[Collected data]
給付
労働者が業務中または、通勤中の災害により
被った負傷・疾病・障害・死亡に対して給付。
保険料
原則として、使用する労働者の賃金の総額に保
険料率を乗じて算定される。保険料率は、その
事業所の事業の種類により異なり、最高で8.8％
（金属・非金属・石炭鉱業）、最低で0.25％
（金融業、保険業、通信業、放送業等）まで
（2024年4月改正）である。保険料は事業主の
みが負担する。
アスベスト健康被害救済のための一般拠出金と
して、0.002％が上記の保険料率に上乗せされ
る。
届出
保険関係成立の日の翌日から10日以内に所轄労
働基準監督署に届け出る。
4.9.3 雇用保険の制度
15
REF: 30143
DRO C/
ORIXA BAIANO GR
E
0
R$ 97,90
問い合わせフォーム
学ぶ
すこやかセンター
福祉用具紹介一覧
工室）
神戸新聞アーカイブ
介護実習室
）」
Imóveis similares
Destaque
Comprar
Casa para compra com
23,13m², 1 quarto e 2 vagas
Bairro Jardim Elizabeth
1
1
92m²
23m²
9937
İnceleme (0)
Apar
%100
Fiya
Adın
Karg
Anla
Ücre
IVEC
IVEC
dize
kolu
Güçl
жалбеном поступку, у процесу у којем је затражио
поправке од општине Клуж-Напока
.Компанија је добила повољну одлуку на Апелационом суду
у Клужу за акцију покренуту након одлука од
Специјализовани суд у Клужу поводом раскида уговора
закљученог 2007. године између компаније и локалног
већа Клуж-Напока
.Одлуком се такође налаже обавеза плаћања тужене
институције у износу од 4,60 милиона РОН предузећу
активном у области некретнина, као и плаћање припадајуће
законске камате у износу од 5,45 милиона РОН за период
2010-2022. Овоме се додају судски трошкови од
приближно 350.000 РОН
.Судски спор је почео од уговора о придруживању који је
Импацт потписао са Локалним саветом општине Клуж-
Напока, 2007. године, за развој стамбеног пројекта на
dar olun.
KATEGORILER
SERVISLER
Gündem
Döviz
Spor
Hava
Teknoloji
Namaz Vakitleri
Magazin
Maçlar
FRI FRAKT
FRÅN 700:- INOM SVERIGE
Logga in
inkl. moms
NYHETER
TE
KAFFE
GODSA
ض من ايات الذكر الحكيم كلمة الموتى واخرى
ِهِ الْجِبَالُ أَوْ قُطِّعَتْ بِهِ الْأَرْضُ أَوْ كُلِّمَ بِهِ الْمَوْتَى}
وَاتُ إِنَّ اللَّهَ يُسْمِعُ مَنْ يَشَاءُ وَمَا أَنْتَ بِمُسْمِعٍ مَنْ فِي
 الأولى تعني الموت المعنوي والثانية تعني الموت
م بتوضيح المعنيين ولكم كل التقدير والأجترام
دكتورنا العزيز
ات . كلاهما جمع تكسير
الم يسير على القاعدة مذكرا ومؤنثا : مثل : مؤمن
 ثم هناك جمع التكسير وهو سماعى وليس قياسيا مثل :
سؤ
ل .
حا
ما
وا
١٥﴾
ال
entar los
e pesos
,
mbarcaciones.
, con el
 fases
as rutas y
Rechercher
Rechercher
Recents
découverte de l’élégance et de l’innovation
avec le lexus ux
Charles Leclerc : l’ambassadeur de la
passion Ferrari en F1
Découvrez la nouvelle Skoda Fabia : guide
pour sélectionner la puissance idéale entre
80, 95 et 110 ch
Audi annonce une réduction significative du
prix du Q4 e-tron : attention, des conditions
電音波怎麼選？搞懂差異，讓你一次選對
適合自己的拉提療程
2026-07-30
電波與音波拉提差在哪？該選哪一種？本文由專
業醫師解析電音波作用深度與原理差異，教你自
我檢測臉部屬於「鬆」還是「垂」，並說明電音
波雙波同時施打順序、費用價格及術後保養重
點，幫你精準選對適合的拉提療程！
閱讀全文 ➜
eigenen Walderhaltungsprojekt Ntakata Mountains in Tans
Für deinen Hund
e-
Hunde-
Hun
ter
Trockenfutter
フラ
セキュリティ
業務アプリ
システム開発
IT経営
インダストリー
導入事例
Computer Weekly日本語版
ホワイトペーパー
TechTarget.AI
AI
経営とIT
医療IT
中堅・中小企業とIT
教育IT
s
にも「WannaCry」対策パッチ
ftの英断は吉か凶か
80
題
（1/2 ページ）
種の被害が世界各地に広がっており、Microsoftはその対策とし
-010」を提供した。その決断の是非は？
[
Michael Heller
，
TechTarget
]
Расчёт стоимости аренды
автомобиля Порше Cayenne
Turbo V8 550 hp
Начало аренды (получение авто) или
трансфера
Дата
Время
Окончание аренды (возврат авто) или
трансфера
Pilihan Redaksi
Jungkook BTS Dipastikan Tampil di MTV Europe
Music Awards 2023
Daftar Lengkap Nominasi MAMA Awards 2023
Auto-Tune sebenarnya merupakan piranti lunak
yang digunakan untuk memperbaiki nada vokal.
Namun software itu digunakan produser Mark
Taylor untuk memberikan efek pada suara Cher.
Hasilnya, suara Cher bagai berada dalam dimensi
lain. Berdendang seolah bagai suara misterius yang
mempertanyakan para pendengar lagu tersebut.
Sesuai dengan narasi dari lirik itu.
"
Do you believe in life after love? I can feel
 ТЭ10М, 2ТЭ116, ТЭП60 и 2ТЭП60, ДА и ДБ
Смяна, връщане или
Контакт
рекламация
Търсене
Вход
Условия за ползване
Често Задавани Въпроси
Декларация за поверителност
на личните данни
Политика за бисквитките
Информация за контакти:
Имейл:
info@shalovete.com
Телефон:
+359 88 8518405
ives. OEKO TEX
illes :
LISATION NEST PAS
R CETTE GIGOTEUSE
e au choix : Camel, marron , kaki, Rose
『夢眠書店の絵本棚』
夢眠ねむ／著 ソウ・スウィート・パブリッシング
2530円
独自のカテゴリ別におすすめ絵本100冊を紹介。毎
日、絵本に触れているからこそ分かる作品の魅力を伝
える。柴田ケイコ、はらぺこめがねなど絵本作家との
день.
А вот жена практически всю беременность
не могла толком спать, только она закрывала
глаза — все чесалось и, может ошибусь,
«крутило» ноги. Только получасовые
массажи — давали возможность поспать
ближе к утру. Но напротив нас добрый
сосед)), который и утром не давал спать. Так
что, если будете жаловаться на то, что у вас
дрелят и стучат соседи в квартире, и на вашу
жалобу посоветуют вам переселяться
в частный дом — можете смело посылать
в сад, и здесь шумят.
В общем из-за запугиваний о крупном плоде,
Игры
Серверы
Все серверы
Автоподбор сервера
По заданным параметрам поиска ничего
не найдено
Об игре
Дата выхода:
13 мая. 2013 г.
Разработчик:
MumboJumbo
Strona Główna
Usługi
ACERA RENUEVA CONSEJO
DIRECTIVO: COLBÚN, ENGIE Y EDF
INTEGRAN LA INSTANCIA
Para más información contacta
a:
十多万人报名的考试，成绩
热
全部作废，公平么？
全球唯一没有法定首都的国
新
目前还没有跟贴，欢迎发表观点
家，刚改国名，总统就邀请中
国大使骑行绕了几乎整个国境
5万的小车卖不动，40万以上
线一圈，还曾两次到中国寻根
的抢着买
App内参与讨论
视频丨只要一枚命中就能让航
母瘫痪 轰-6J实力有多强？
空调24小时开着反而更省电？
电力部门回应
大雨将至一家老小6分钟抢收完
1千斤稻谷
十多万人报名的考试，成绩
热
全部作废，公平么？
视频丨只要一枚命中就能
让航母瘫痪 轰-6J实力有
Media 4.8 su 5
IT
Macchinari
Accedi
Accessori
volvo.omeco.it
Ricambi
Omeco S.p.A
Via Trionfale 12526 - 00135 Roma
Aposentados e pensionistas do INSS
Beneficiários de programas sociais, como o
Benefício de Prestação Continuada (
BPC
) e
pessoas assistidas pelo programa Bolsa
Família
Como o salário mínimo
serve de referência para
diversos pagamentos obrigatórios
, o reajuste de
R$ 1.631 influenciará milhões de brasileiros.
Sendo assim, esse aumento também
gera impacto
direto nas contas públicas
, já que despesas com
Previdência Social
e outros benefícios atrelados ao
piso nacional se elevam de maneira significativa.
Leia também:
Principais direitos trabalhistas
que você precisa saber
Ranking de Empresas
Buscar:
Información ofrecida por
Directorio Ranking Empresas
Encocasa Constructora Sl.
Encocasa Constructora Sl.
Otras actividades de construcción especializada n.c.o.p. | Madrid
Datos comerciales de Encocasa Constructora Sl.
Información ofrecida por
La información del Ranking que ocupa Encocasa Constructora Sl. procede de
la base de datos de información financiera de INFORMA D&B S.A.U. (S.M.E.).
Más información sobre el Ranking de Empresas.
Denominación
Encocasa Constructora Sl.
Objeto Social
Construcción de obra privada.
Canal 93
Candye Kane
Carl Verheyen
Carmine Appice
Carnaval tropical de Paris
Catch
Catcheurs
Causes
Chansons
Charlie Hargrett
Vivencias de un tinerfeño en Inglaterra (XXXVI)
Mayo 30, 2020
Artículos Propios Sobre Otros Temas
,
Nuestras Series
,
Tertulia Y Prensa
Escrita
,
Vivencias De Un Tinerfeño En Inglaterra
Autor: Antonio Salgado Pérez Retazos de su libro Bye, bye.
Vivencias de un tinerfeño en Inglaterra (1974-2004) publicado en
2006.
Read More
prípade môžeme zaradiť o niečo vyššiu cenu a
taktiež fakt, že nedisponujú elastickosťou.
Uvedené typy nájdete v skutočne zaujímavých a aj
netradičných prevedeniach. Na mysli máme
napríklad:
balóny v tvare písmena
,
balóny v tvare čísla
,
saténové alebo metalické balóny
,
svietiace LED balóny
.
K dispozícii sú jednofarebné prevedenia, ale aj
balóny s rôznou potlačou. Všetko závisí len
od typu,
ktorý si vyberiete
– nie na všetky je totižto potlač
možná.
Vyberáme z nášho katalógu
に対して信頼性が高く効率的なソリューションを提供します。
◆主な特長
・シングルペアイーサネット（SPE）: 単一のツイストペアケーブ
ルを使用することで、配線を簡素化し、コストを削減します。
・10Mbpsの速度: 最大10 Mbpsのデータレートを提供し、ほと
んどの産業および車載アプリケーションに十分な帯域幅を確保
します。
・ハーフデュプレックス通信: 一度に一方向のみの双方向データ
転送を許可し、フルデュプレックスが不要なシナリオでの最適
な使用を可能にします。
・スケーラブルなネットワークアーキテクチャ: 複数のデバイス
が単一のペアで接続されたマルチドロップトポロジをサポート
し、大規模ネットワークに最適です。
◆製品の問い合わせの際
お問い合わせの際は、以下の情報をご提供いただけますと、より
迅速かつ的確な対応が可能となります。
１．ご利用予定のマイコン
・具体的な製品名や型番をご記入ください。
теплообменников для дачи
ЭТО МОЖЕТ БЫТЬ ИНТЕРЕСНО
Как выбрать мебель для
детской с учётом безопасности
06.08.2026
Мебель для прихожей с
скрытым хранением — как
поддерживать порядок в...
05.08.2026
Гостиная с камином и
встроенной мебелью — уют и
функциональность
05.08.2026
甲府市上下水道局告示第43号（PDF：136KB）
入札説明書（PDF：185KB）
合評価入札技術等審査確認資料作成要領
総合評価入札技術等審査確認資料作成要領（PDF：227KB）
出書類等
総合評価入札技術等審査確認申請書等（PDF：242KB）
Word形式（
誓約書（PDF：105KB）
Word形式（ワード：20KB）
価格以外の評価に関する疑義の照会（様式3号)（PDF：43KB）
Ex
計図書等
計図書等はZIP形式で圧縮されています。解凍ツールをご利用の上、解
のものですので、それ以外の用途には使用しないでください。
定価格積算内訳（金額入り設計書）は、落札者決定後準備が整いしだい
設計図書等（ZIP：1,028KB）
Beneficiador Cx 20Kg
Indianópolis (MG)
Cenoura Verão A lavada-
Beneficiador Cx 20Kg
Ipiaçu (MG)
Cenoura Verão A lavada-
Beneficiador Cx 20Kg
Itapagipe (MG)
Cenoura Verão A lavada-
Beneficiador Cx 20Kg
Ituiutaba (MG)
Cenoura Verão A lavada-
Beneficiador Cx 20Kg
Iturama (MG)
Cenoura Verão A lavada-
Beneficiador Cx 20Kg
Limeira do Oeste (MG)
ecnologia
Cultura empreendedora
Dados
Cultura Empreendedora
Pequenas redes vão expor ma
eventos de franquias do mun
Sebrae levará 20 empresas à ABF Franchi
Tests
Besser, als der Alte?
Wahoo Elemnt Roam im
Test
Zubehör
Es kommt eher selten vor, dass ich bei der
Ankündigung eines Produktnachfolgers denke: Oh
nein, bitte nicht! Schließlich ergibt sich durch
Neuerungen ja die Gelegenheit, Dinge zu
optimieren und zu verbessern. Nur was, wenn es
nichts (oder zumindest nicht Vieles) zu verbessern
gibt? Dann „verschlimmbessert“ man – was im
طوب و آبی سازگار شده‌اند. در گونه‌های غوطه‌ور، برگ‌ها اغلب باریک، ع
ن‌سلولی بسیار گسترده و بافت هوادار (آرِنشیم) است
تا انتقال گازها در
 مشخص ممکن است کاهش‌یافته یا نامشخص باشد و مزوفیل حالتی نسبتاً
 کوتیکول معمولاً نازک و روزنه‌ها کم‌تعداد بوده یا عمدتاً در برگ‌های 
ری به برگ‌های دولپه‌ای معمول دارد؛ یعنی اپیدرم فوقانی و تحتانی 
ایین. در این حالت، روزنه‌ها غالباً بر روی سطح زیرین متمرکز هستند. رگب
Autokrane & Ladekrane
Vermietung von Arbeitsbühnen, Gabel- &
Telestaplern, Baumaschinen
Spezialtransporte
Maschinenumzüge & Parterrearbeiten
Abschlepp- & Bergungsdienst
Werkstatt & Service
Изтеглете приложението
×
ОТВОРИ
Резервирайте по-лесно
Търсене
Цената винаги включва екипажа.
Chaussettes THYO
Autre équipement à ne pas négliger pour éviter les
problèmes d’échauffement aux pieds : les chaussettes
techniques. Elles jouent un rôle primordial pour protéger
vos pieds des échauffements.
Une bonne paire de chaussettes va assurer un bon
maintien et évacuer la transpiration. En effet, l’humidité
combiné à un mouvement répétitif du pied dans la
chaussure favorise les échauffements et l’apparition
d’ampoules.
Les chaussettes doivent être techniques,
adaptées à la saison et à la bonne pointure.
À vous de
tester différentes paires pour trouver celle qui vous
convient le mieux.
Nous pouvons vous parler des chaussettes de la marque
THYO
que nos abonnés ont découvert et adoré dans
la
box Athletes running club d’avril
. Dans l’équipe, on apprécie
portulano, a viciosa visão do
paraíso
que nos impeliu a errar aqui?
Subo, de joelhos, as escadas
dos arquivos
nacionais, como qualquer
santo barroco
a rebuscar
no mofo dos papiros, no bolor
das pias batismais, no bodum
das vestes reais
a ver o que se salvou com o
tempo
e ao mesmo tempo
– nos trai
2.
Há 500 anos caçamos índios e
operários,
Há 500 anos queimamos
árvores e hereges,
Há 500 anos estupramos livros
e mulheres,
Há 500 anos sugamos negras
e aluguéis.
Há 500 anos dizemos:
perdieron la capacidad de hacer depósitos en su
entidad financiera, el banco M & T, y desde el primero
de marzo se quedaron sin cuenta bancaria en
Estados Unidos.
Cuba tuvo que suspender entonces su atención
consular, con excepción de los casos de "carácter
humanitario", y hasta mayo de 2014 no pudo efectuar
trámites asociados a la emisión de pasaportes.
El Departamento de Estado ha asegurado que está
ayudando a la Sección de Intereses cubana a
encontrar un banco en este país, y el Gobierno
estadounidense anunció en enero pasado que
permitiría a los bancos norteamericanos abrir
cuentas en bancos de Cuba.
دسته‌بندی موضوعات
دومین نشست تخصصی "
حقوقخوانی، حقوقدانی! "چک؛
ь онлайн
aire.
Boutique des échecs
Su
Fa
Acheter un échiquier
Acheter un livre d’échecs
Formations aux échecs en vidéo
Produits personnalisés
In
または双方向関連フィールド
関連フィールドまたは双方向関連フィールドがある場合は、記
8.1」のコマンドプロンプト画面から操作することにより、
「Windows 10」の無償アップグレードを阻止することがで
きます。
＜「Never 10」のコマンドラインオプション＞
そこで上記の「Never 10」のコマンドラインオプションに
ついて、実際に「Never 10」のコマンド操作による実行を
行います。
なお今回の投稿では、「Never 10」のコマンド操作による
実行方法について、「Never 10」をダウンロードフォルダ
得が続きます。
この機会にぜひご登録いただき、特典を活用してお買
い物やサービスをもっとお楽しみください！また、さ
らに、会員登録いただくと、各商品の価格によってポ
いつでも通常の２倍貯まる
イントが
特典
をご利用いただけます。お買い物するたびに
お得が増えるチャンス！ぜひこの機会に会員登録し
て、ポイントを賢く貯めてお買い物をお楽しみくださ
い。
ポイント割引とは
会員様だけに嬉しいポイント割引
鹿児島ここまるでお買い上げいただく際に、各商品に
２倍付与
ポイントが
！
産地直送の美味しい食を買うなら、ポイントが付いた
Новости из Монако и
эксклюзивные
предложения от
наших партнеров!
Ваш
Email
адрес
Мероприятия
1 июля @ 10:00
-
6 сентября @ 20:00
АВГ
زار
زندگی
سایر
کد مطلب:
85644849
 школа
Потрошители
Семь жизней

(Work to complete): Copy range, inclusive: the line holding "Условия за ползване" to the line holding "R CETTE GIGOTEUSE". Reproduce exactly those lines of the records above and no others.

(Completed task):
Условия за ползване
Често Задавани Въпроси
Декларация за поверителност
на личните данни
Политика за бисквитките
Информация за контакти:
Имейл:
info@shalovete.com
Телефон:
+359 88 8518405
ives. OEKO TEX
illes :
LISATION NEST PAS
R CETTE GIGOTEUSE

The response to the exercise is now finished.